Segment Open

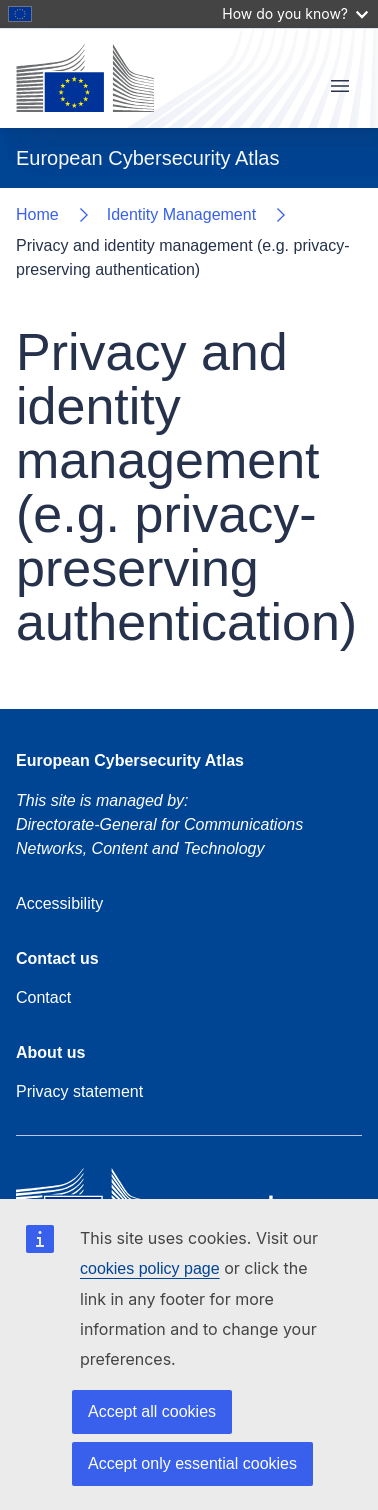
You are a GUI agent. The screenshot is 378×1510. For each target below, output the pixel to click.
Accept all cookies (152, 1411)
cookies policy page (150, 1268)
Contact (43, 997)
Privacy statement (79, 1091)
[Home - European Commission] (85, 78)
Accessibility (59, 903)
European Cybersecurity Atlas (130, 760)
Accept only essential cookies (192, 1463)
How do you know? (295, 13)
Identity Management (181, 214)
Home (37, 214)
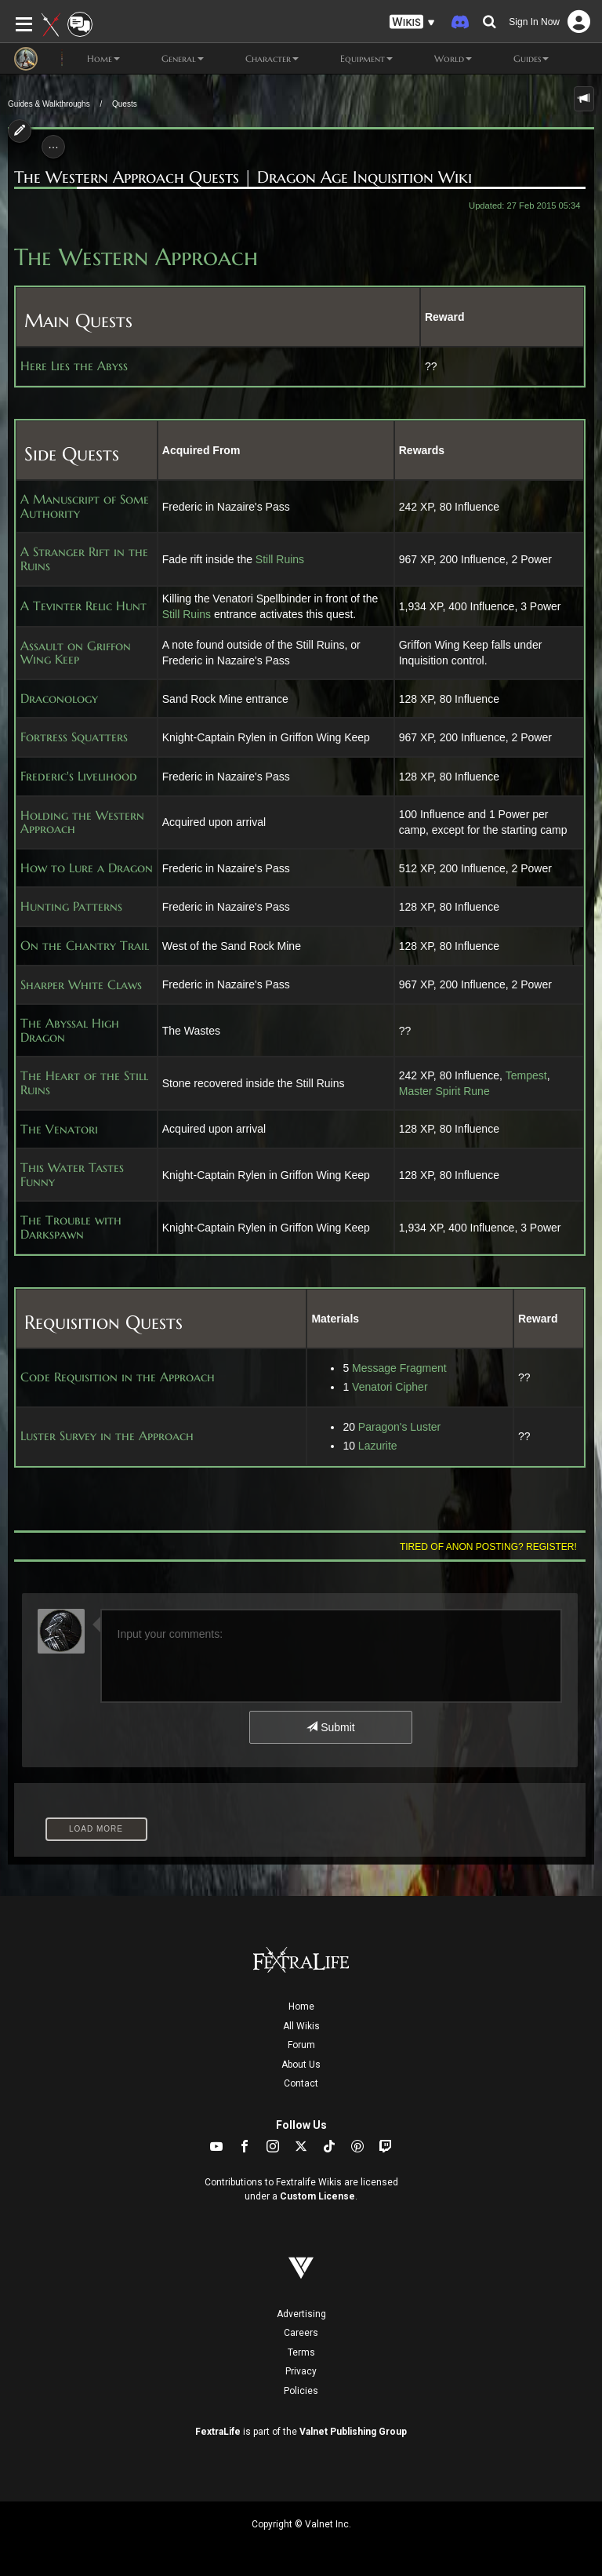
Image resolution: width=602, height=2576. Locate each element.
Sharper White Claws (81, 985)
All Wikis (301, 2026)
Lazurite (377, 1445)
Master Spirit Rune (444, 1091)
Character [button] (259, 58)
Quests (124, 104)
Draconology (59, 699)
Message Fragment (399, 1368)
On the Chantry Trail (84, 946)
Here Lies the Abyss (74, 366)
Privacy (301, 2371)
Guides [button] (518, 58)
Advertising (301, 2314)
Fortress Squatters (74, 737)
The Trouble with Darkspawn (70, 1227)
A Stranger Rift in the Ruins (84, 559)
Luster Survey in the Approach (107, 1436)
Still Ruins (280, 559)
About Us (301, 2064)
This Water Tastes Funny (72, 1174)
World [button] (440, 58)
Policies (301, 2390)
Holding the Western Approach (82, 822)
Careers (301, 2332)
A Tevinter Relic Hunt (83, 606)
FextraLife (218, 2431)
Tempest (526, 1075)
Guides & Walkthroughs (49, 104)
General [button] (170, 58)
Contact (301, 2083)
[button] (412, 22)
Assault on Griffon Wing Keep (75, 653)
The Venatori (59, 1129)
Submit (330, 1727)
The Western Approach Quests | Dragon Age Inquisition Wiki (243, 177)
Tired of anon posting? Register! (488, 1546)
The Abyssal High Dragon (69, 1030)
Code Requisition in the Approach (117, 1377)
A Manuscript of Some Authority (84, 506)
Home (301, 2006)
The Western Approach (136, 257)
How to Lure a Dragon (86, 868)
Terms (301, 2352)
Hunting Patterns (71, 907)
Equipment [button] (353, 58)
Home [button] (90, 58)
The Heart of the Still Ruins (84, 1083)
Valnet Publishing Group (353, 2431)
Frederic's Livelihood (78, 777)
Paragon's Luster (399, 1427)
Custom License (317, 2196)
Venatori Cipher (390, 1387)
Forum (301, 2044)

Segment Closed

What needs to be done
The answer should be the exact lines running from the line containing "How to Lure a Dragon (86, 868)" to the last line of the entries, with nothing else.

Solution
How to Lure a Dragon (86, 868)
Terms (301, 2352)
Hunting Patterns (71, 907)
Equipment [button] (353, 58)
Home [button] (90, 58)
The Heart of the Still Ruins (84, 1083)
Valnet Publishing Group (353, 2431)
Frederic's Livelihood (78, 777)
Paragon's Luster (399, 1427)
Custom License (317, 2196)
Venatori Cipher (390, 1387)
Forum (301, 2044)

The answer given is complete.